Page-level text extractions:
● ● ● ●

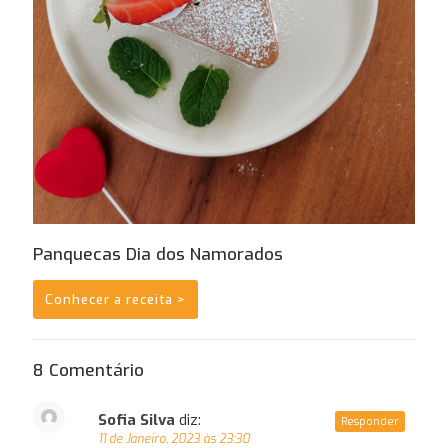
Panquecas Dia dos Namorados
Conhecer a receita >
8 Comentário
Sofia Silva
diz:
Responder
11 de Janeiro, 2023 às 23:30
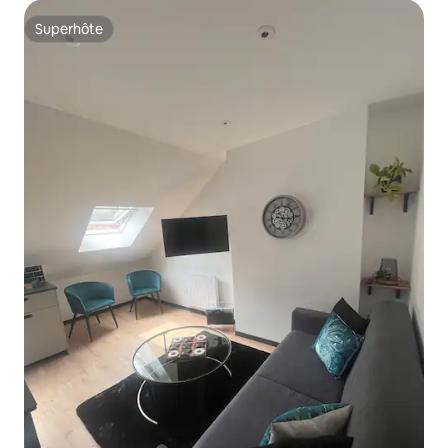
Superhôte
Superhôte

● ● ● ●

* What the exercise asks: Please print an exact copy of the records, with no pictures.

* Response:
Panquecas Dia dos Namorados
Conhecer a receita >
8 Comentário
Sofia Silva
diz:
Responder
11 de Janeiro, 2023 às 23:30
Superhôte
Superhôte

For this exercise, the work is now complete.